Data for this task:

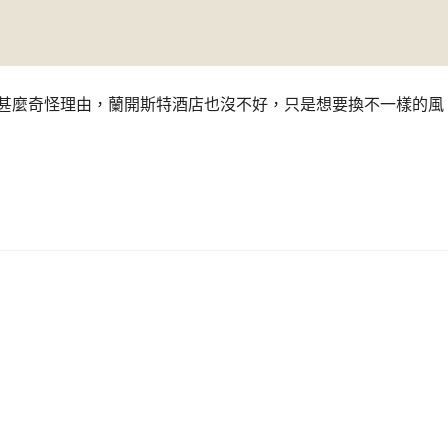
是甚麼奇怪理由，蘭開斯特酒店也沒不好，只是想要換不一樣的風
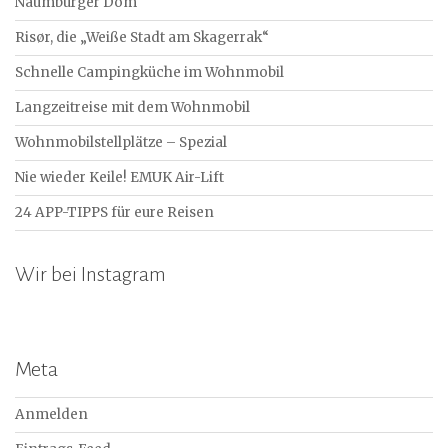
Naumburger Dom
Risør, die „Weiße Stadt am Skagerrak“
Schnelle Campingküche im Wohnmobil
Langzeitreise mit dem Wohnmobil
Wohnmobilstellplätze – Spezial
Nie wieder Keile! EMUK Air-Lift
24 APP-TIPPS für eure Reisen
Wir bei Instagram
Meta
Anmelden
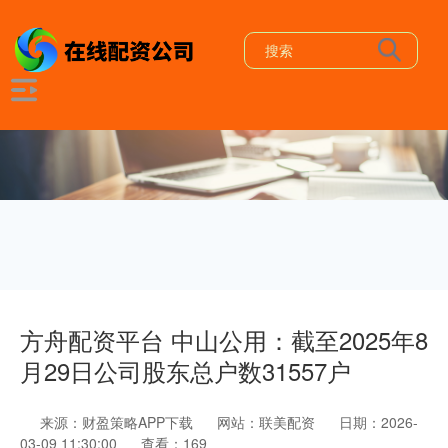
方舟配资平台 中山公用：截至2025年8
月29日公司股东总户数31557户
来源：财盈策略APP下载
网站：联美配资
日期：2026-
03-09 11:30:00
查看：169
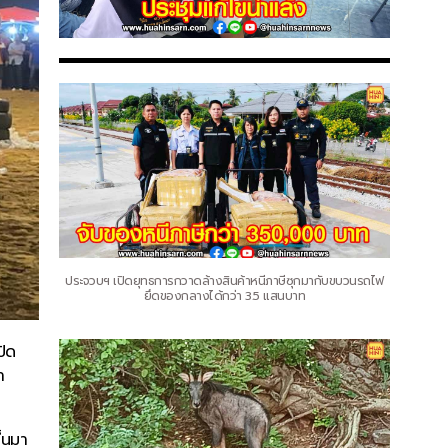
ประจวบฯ เปิดยุทธการกวาดล้างสินค้าหนีภาษีซุกมากับขบวนรถไฟ
ยึดของกลางได้กว่า 3.5 แสนบาท
ปิด
า
้นมา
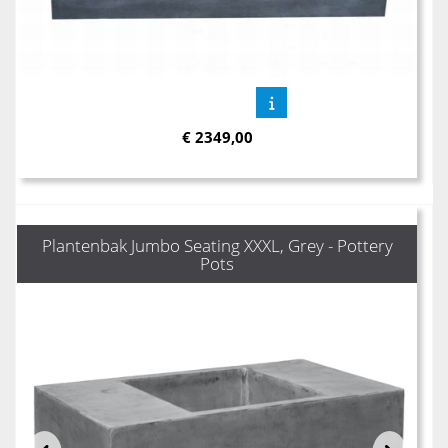
€
2349,00
Plantenbak Jumbo Seating XXXL, Grey - Pottery
Pots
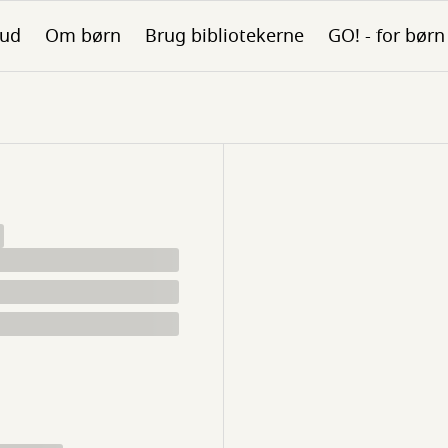
bud
Om børn
Brug bibliotekerne
GO! - for børn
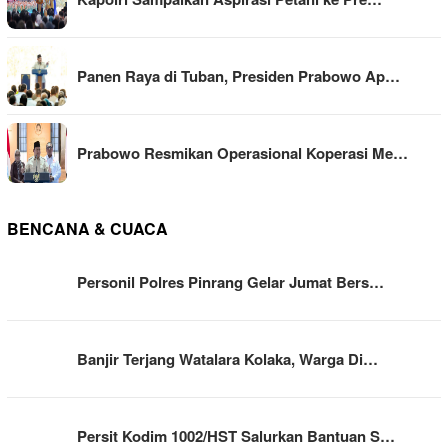
Panen Raya di Tuban, Presiden Prabowo Ap…
Prabowo Resmikan Operasional Koperasi Me…
BENCANA & CUACA
Personil Polres Pinrang Gelar Jumat Bers…
Banjir Terjang Watalara Kolaka, Warga Di…
Persit Kodim 1002/HST Salurkan Bantuan S…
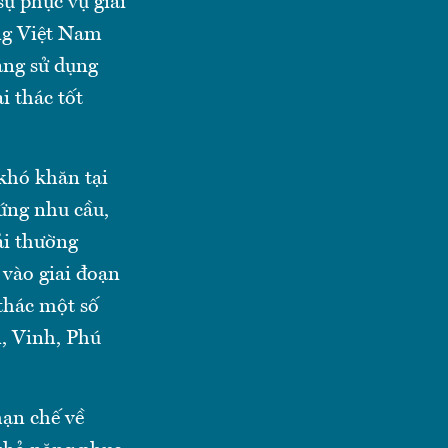
sự phục vụ giai
ng Việt Nam
năng sử dụng
i thác tốt
khó khăn tại
ứng nhu cầu,
ải thường
vào giai đoạn
 thác một số
, Vinh, Phú
hạn chế về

What to work on: Scan the data above. Return every line with "Prabowo" in it.

Output below:
Panen Raya di Tuban, Presiden Prabowo Ap…
Prabowo Resmikan Operasional Koperasi Me…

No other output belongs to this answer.